I want to thank everyone who read Thursday's post. The "hits" on my blog were the highest since I commenced blogging. And what I'm going to do in this weekly commentary is simply to start where I ended on Thursday. If you're following the market you know it's not doing well and so I'm going to identify some key indicators we will need to look to going forward in order to surmise where stocks are going from here.
Here's the New York Stock Exchange Composite Index (NYSE) comprised of more than 1900 US and non US stocks:
Here's the Dow Transports. It's the same story here with a penetration of the 200 day moving average on Friday. Notice the white arrow. I'm highlighting an almost overlapping of an intermediate and long term Fibonacci retracement level. Where we have close Fibonacci levels like this it has normally provided significant support and/or resistance on any chart where it manifests itself.
Here's the S&P 400 Mid Cap Index which comprises mid-size companies. Here, the index closed virtually sitting on the 200 day moving average.
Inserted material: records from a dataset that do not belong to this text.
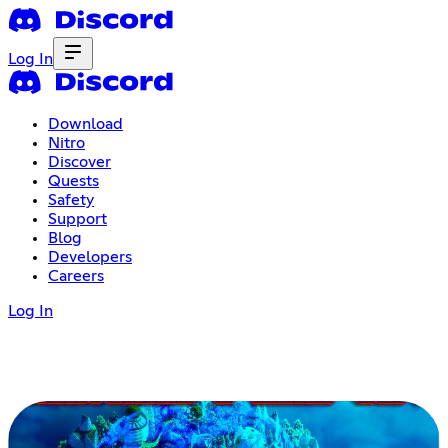
Log In
Download
Nitro
Discover
Quests
Safety
Support
Blog
Developers
Careers
Log In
I won't post the benchmark S&P 500 as it has not violated the 200 day moving average yet closing Friday at 1295.22 (the 200 day moving average is at 1278.22). The NASDAQ Composite is also still above its 200 day moving average.
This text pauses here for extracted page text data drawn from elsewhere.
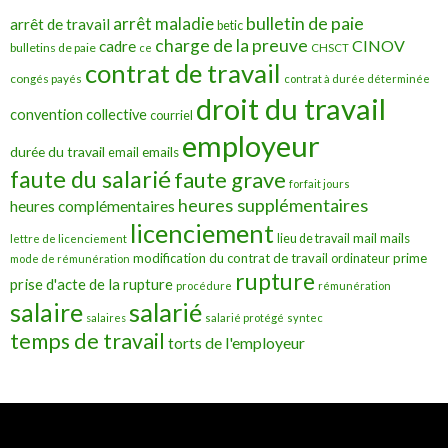
bulletin de paie
arrêt maladie
arrêt de travail
betic
charge de la preuve
CINOV
cadre
bulletins de paie
ce
CHSCT
contrat de travail
congés payés
contrat à durée déterminée
droit du travail
convention collective
courriel
employeur
durée du travail
emails
email
faute du salarié
faute grave
forfait jours
heures supplémentaires
heures complémentaires
licenciement
mail
mails
lieu de travail
lettre de licenciement
modification du contrat de travail
prime
ordinateur
mode de rémunération
rupture
prise d'acte de la rupture
procédure
rémunération
salarié
salaire
salaires
salarié protégé
syntec
temps de travail
torts de l'employeur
So, we have small caps, transports and the NYSE Composite confirming a bear market but the Wilshire, Mid Caps, the NASDAQ and S&P still technically in bull mode. Obviously we need to be watching the S&P 500 closely next week. If we manage to close below the 1278 level this market will go a lot lower. A bounce by the Wilshire and Dow Transports off of the Fibonacci clusters I identified above would be constructive for stocks.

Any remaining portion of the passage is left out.